"When one door of happiness closes, another opens;
but often we look so long at the closed door that we do not see the one which has opened for us."
Helen Keller

Friday, September 9, 2011

Brycen & the Dentist

Brycen had his dental procedure completed this morning.  He did awesome and we have noticed no side effects from the anesthesia to this point.  Unfortunately, the tooth could not be saved (it was a baby tooth in the back of his mouth), but we did find out that the dentist is almost positive there was a developmental defect in the tooth where the enamel did not form properly so it really couldn't be prevented. 

Brycen getting sleepy after the oral meds.
Brycen's tooth that was removed...the top
had a huge hole with the nerve showing.
We're not sure how much Brycen understood of our visit to the hospital, though we do know the oral sleepy meds they gave him shortly after we arrived has an amnesia effect which prevents him from remembering the need to hold him down for it or anything else.  Once he was in the "operating" room, he was given a small amount of gas in front of his face to put him to sleep further.  Then they were able to administer the rest of the anesthesia through an IV in his foot.  He came out of the anesthesia great...and was even a big boy to sit on the bed to be wheeled back to us in the private room.  He did start to cry for a few minutes, but calmed down within 10-15 minutes and was ready to watch YouTube train videos while we waited to be discharged.

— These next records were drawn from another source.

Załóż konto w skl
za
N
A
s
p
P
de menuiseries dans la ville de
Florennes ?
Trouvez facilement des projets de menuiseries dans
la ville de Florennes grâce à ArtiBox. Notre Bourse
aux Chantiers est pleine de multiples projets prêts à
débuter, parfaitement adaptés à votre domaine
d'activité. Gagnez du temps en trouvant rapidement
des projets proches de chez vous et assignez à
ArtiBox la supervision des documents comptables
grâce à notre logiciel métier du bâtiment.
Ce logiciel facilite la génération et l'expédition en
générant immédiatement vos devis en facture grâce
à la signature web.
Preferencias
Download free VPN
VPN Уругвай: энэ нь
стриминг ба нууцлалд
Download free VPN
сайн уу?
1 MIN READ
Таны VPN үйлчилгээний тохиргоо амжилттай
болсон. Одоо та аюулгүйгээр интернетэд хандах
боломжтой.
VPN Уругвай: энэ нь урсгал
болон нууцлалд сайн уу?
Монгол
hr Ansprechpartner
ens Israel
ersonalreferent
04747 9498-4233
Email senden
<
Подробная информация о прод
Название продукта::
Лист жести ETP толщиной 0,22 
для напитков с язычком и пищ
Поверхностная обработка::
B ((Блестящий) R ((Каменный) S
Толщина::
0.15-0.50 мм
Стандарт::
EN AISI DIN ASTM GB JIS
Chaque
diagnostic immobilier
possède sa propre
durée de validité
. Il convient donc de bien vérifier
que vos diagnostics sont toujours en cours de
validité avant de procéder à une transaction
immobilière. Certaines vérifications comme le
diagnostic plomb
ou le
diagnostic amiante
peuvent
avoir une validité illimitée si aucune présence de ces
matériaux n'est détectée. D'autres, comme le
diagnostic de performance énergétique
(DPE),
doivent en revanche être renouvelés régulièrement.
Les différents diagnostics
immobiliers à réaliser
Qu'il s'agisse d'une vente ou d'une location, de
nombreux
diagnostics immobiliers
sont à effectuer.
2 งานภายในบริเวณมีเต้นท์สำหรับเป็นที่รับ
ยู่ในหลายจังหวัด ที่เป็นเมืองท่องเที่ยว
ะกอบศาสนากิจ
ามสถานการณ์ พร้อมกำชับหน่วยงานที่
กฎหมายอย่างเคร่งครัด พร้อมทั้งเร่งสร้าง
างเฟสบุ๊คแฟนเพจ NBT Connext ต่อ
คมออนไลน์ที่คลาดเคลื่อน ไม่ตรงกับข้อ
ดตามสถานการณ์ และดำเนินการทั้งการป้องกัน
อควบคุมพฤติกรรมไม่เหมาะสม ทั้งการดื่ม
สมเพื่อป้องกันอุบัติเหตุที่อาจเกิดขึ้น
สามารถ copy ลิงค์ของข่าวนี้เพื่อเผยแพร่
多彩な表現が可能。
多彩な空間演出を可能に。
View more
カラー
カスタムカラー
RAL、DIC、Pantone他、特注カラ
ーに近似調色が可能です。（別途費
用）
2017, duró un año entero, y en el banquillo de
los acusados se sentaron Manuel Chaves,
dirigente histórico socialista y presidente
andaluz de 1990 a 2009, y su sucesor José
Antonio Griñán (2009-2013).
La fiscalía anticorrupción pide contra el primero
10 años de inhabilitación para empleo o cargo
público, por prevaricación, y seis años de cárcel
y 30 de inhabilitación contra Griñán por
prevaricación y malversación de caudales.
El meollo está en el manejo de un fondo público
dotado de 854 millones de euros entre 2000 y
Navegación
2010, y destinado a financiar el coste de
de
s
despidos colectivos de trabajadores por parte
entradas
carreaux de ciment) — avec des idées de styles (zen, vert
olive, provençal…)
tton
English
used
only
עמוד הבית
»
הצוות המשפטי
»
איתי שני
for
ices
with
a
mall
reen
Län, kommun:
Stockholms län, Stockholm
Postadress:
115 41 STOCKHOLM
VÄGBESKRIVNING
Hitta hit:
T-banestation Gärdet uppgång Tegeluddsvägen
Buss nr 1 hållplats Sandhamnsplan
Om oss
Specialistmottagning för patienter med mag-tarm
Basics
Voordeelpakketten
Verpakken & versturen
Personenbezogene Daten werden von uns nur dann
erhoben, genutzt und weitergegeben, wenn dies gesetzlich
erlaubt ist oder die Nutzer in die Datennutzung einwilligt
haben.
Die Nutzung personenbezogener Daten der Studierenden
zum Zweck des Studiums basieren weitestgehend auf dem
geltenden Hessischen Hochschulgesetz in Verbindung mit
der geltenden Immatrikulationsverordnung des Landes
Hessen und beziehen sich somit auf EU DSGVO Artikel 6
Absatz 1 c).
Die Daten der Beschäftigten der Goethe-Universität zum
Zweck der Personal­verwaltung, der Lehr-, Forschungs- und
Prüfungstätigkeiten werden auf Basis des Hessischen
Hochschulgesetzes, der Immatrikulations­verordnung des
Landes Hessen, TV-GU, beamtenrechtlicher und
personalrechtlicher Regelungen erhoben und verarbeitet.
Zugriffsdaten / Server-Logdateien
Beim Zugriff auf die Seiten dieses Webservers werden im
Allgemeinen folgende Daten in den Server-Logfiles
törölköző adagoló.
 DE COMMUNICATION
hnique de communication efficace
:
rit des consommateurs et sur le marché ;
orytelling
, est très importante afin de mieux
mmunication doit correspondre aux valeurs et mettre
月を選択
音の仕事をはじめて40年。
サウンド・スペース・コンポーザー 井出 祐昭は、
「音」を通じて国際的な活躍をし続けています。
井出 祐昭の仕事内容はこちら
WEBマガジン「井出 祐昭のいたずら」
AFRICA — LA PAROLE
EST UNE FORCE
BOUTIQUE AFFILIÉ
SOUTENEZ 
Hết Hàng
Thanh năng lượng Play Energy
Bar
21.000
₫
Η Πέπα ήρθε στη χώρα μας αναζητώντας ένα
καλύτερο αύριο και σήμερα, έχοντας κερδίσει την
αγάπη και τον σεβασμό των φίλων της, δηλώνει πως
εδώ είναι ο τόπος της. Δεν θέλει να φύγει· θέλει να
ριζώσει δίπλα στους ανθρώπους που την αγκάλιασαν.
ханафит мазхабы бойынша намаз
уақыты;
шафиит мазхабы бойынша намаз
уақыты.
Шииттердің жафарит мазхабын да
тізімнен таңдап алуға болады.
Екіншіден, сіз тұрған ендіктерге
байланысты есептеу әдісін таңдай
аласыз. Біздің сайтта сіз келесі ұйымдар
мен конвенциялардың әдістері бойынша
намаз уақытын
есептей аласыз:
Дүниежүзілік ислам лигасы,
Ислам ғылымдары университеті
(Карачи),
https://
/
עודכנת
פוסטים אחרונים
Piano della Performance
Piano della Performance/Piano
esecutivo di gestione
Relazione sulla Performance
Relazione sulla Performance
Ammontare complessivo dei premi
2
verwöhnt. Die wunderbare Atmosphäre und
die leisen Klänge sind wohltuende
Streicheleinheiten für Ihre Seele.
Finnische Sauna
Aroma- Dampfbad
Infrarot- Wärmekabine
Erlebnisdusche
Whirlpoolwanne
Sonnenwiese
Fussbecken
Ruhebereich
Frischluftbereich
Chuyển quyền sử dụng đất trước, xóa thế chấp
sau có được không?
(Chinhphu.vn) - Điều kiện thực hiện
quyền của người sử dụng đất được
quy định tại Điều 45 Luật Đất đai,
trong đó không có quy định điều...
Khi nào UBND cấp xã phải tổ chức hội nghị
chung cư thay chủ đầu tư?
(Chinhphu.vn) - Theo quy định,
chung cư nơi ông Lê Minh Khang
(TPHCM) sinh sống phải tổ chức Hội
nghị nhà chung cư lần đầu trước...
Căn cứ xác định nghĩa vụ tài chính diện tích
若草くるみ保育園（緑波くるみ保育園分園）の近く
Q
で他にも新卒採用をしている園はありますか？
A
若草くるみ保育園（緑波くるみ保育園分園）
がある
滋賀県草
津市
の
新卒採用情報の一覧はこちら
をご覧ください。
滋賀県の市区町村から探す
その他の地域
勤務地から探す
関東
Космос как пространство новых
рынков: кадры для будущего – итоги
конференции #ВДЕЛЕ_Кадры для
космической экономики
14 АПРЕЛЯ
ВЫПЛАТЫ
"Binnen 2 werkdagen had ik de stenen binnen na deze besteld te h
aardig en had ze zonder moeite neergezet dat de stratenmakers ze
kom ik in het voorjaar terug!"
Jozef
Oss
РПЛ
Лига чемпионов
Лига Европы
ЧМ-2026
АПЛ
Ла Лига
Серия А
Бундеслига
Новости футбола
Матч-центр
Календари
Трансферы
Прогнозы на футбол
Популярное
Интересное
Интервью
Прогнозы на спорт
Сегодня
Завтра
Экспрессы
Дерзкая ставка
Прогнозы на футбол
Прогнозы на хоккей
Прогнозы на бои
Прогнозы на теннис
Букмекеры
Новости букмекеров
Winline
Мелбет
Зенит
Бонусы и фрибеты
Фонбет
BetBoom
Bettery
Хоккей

Being wheeled back to us after recovery.

Watching YouTube train videos while waiting for discharge.
Due to it being his back tooth that was removed, he needed a spacer inserted to prevent his 6yr molars from coming in crooked.  Unfortunately, the spacer is something that might bother him and could possibly pry away from his gums if he wanted to.  If he does that, we are to return to the dentist to have her check on it, as well as the next sets of molars will be watched.  If they do come in crooked, he may need a future procedure to have those removed as well to prevent further problems.  Otherwise, we are in the clear until his next appt in March.

As of right now, I understand that he still needs to be watched over the next several days as he may have some hidden side effects to the anesthesia such as regression.  We are not seeing anything right now, but since Autism is a neurological disorder, anesthesia can interact with the brain in other ways that it doesn't for the "normal" child.  Thank you to everybody who gave advice over the last few days as we prepared for Brycen's first time with general anesthesia!  I appreciate all the knowledge and support during a very nervous time!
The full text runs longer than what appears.